Анюта трясла длинными волосами, непрерывно, быстро вертела круглой головой во все стороны и пискливо, пронзительно чего-то требовала. Хотя ей казалось — только просила. В данном случае — просто посмотреть ее рисунки. От художницы невыносимо несло духами и пудрой, к которым примешивался стойкий запах пота, и в квартире Виктора мгновенно стало нечем дышать.
Уступив желанию и просьбе Алексея, Виктор сам сводил Аню через несколько дней к Гере и понаблюдал за происходящим.
Прекрасно зная все роли и исполнителей, Крашенинников хорошо и достаточно четко заранее спроецировал в уме ситуацию. Венька Туманов мгновенно буквально влип в кресло и сделался на удивление маленьким и почти незаметным. Леонид притворился слепым, а Гера — глухим.
— Что? Я ничего не вижу, — быстро повторял Леонид, сдвигая очки на самый кончик крупного пористого носа. — Подойдите ближе… Совершенно не вижу, Анечка, что вы тут сегодня принесли. Знаешь, Гера, у меня стало совсем плохо со зрением, ты посмотри лучше сам.
— Что? — моментально включился в игру Гера. — Ничего не слышу! Грипп на ногах недавно перенес, теперь осложнение на уши. А все работа проклятая, здесь, видно, и умрем… Что? Что? Говорите громче!

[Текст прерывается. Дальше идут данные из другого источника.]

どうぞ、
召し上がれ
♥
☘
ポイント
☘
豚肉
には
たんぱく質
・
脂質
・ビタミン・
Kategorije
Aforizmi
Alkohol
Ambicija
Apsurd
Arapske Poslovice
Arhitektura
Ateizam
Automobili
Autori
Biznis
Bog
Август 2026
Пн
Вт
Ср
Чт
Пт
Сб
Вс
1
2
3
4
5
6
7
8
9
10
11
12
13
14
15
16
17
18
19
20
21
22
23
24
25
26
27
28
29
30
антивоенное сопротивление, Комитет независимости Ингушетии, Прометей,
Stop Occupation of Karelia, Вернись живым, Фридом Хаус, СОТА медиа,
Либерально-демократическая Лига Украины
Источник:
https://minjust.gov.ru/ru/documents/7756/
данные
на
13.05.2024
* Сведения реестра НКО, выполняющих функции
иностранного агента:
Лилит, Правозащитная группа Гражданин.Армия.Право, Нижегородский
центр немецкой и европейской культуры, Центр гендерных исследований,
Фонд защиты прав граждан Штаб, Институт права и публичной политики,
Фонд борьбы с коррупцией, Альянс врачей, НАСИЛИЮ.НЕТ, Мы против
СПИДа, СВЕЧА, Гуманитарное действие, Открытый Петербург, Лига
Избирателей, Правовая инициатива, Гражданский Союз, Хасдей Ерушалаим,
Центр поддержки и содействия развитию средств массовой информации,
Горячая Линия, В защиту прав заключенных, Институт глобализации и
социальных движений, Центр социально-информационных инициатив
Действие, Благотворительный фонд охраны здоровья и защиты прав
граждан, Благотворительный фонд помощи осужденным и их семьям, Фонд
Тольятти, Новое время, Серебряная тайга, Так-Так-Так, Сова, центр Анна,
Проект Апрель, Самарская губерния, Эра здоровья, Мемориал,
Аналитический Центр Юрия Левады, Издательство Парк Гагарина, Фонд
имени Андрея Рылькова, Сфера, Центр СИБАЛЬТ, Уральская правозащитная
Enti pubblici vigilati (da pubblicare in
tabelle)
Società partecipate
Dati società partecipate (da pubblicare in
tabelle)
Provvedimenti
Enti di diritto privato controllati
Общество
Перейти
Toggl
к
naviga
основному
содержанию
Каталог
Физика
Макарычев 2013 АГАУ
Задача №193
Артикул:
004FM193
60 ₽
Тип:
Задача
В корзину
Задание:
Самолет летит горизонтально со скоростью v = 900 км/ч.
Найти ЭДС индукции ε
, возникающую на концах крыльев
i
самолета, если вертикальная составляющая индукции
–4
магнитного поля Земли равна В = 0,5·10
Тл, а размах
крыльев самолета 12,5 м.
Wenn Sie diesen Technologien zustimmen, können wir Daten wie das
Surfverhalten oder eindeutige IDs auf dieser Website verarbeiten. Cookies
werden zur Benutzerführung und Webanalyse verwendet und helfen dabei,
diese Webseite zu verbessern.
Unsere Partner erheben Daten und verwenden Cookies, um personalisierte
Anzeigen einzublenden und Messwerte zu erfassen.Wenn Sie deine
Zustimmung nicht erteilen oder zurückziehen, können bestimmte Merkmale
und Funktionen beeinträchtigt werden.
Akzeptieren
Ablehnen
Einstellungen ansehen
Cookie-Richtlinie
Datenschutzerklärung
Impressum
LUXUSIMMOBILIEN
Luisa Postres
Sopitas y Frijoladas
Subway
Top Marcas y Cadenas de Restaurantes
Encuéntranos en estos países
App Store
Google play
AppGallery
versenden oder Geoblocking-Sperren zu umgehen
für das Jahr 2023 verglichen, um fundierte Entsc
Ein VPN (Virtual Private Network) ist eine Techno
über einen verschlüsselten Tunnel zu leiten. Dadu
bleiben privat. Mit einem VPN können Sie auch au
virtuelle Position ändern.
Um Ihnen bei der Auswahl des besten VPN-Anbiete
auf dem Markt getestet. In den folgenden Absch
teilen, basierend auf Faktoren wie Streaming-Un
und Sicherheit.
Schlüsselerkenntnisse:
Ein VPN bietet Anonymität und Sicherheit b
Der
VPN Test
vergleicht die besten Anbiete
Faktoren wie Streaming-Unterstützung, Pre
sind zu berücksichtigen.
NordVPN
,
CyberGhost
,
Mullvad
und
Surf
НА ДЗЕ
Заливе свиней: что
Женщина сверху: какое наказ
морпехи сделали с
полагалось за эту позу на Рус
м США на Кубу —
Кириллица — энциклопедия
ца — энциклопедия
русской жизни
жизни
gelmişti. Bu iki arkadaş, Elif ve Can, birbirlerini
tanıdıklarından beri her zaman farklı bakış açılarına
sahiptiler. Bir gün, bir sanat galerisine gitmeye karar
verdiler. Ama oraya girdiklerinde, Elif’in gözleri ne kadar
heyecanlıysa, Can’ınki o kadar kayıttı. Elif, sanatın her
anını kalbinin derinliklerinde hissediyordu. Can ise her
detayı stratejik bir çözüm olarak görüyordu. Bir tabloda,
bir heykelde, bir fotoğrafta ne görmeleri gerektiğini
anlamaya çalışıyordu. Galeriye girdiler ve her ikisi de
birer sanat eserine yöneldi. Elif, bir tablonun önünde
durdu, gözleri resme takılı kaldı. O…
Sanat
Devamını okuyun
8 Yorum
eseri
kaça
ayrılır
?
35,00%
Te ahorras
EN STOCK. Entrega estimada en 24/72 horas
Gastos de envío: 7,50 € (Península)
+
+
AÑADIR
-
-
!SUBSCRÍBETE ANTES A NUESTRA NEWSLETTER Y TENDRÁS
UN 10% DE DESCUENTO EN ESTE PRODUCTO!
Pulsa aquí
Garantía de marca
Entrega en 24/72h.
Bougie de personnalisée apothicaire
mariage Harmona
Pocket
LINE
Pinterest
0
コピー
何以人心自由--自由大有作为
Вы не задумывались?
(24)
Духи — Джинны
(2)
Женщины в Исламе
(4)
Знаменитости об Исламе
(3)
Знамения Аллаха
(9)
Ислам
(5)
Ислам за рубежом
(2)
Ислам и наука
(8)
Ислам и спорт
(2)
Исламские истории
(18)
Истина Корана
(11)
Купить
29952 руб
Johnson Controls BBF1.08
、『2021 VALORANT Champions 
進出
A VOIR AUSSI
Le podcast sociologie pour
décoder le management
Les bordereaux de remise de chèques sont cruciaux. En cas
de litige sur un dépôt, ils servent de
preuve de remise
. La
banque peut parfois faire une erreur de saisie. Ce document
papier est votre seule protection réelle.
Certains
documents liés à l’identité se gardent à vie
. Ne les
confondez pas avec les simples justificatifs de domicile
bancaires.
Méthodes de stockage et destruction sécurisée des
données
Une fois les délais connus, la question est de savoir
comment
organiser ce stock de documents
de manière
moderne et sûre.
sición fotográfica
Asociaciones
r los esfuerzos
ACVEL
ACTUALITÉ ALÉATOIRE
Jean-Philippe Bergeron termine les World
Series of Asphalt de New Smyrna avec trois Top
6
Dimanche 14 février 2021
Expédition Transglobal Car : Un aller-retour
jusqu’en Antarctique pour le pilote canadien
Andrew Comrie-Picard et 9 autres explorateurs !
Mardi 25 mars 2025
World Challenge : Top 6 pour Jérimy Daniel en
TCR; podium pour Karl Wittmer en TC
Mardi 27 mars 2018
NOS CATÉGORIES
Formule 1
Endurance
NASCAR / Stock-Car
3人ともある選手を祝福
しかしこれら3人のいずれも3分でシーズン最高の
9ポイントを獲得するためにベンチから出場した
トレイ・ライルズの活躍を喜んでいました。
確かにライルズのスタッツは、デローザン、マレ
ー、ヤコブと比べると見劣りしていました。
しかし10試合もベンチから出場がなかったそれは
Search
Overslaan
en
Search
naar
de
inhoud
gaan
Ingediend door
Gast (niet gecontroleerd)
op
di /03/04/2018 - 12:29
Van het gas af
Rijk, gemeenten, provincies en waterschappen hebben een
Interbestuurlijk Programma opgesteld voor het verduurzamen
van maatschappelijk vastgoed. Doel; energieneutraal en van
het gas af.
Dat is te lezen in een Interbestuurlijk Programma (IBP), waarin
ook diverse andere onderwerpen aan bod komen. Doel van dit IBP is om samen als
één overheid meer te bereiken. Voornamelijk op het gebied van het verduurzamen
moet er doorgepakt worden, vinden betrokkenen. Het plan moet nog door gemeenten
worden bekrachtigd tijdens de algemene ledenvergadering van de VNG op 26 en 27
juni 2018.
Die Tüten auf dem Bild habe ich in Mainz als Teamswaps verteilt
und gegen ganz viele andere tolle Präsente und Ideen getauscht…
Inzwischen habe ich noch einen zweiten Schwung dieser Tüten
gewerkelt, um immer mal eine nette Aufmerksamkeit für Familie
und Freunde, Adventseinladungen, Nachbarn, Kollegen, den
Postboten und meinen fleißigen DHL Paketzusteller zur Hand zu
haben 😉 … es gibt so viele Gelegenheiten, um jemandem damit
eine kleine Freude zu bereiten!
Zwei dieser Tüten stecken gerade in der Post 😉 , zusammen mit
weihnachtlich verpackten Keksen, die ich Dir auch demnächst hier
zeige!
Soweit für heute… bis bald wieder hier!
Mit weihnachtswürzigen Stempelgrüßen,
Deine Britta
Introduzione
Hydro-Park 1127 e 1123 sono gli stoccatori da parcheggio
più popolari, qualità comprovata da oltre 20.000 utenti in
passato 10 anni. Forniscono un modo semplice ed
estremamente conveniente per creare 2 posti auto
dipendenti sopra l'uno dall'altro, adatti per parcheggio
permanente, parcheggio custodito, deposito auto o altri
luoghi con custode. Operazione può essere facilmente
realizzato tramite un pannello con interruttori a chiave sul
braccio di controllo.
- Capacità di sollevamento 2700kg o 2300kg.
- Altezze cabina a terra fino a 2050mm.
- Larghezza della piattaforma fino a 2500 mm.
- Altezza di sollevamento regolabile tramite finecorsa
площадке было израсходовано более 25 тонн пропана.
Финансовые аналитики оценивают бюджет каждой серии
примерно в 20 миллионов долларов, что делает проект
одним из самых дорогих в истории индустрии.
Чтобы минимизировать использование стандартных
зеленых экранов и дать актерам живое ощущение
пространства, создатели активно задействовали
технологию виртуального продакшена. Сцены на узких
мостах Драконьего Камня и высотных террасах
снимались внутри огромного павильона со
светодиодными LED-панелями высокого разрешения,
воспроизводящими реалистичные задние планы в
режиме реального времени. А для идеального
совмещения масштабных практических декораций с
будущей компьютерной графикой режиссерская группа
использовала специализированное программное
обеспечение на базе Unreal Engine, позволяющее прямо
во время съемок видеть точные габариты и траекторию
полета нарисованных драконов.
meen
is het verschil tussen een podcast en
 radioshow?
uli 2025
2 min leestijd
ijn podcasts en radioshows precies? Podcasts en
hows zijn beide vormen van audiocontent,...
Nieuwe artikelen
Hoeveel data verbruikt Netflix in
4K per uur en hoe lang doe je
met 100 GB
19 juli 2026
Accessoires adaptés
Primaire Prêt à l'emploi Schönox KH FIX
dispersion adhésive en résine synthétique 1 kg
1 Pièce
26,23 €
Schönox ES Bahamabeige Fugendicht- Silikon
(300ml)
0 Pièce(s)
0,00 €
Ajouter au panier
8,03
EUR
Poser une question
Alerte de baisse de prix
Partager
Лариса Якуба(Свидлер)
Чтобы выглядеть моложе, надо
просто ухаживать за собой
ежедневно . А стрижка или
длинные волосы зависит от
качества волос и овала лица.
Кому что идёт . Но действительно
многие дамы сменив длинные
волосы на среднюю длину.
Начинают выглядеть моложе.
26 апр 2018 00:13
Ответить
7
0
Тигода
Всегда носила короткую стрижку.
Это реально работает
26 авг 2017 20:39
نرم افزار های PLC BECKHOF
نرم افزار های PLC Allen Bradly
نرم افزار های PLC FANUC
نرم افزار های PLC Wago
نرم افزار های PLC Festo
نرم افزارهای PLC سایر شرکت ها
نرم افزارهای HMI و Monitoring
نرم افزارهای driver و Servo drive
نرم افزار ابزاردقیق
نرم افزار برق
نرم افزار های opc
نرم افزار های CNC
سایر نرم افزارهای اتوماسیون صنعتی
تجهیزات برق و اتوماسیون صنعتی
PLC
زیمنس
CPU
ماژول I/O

Бедная, ничего не понимающая, окончательно замороченная художница перешла на невозможный визг. Туманов прошептал, что он в столовую, бросил на Виктора полный укоризны взгляд и исчез. Гера бестрепетно посмотрел Ане в глаза.
— Оставьте, — сказал он, — я лучше изучу набросочки позже. Все равно я не смогу сейчас с вами объясниться. Надо, видно, к лору в платную. У тебя нет там знакомых, Витюша?
Виктор развлекался, с трудом сдерживаясь, чтобы не заржать. Сцена была разыграна классно, на самом высоком профессиональном уровне. Художница смотрела жалобно, беспомощно. На миг Крашенинникову стало ее искренне жалко, и это мгновение оказалось роковым.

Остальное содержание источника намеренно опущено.